Students have Tuesday off as a teachers’ institute day, and results of the mock election were to be presented and discussed the next day, as was the real presidential election between Barack Obama and Mitt Romney.
Eighth-graders Charles Zayed and Gianni Frasca took on the roles of Obama and Romney, respectively, for one classroom debate. They were joined by C.J. Enright in the role of Democratic vice presidential candidate Joe Biden and David Wilkemeyer as Republican candidate Paul Ryan.
Neither Charles nor Gianni had to betray their personal feelings to play the role of the candidate they represented during the mock debate.
“I’m definitely for Obama; I’m a Democrat and so are my family,” Charles said.
Gianni said both he and his family members support Romney.
“My dad is a small business owner,” Gianni said. “He’s doing OK, but it’s getting tougher. I watch Fox News, and they tell the truth.”
Both Gianni and Charles said they enjoyed the experience of preparing for the mock debate by studying issues such as the economy, defense, gay marriage and abortion.
“I’ve learned a lot about the issues by being involved in this,” Charles said. “I like to argue, and getting involved in politics is something I might be interested in doing some day.”
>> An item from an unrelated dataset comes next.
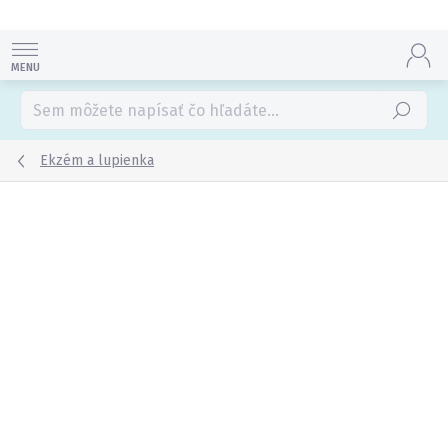
Prejsť
na
obsah
Hľadať
Ekzém a lupienka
Mario Castillo, an eighth-grade social studies teacher, said the mock debates and election was a wonderful opportunity for students.
“We discuss the election, the system of it, and doing this leads to a much better understanding,” Castillo said. “There’s no better time to do something like this than when we have an actual election.”
Castillo said the 2012 presidential election has been a hot topic of discussion among students.
“They’re really interested in the election this year,” he said. “Every day, we talk about current events, and the discussion always comes back to the election.”
Castillo said that while students typically mirror the political views of their parents, he has seen some exceptions.
“It is pretty typical for kids to generally agree with what they hear their parents talk positively about, but we do have some students here who are very different, politically, from their parents.”